(Saved entries)

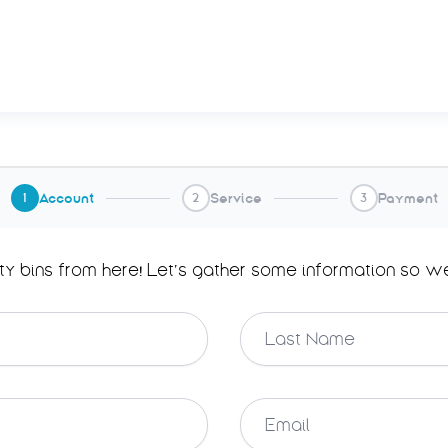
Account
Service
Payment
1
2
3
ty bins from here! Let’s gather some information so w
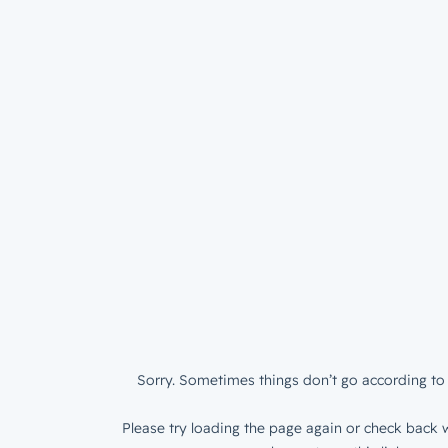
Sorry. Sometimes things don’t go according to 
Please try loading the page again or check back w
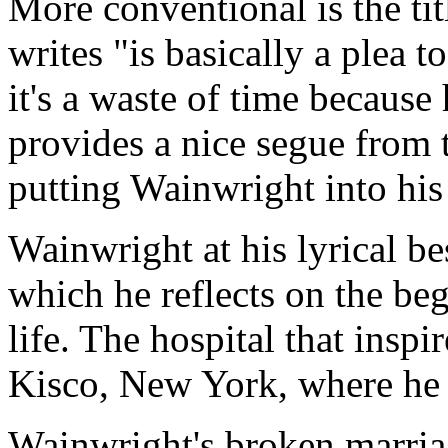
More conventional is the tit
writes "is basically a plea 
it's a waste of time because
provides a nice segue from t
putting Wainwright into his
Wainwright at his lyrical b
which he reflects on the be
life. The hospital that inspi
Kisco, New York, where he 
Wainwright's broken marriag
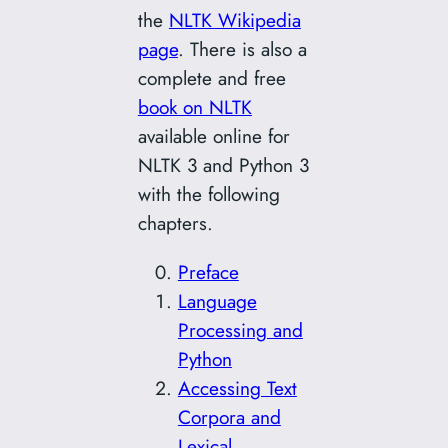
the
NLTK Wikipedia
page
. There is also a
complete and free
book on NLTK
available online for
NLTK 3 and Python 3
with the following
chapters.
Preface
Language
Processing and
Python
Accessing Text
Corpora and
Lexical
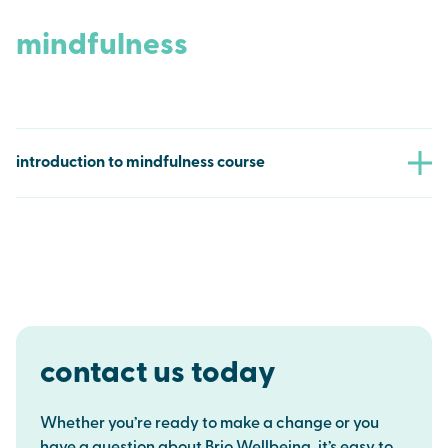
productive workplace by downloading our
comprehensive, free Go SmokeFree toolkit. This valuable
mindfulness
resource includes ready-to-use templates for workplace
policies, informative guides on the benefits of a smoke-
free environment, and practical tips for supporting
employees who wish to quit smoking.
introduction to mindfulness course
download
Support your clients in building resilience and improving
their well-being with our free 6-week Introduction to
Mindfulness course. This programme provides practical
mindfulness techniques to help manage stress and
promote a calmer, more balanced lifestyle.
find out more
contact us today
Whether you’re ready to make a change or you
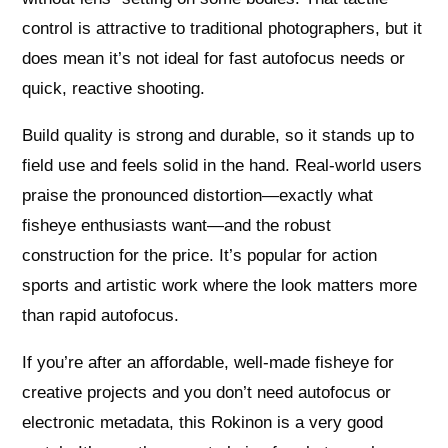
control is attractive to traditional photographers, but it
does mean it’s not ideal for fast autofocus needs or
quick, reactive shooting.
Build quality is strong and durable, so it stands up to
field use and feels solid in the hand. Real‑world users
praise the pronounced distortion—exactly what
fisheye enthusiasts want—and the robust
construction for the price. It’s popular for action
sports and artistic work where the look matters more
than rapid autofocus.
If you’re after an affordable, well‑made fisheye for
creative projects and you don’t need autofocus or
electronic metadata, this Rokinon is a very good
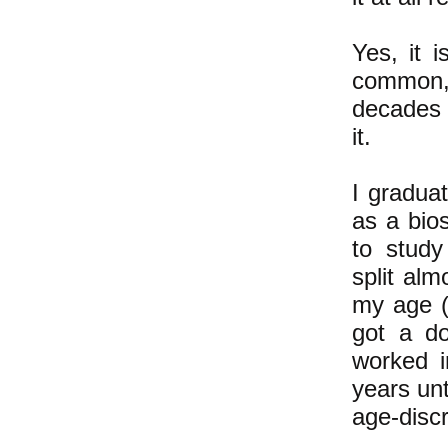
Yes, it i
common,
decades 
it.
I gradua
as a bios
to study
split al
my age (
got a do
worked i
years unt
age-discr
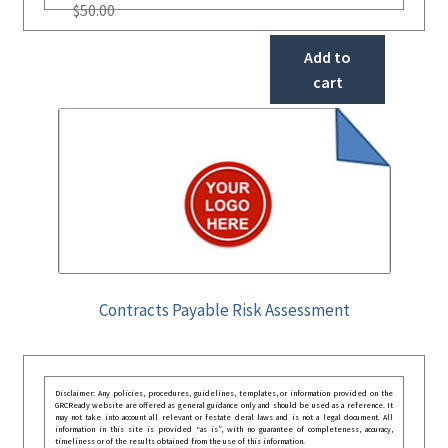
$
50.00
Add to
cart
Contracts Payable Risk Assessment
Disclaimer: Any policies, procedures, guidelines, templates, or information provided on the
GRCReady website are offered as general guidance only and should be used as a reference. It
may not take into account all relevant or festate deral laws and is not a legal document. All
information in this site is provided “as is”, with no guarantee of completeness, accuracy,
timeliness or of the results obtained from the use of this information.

- Try it
Please show each line in the records above that contains "policies".

- Result of the task
policies, informative guides on the benefits of a smoke-
Disclaimer: Any policies, procedures, guidelines, templates, or information provided on the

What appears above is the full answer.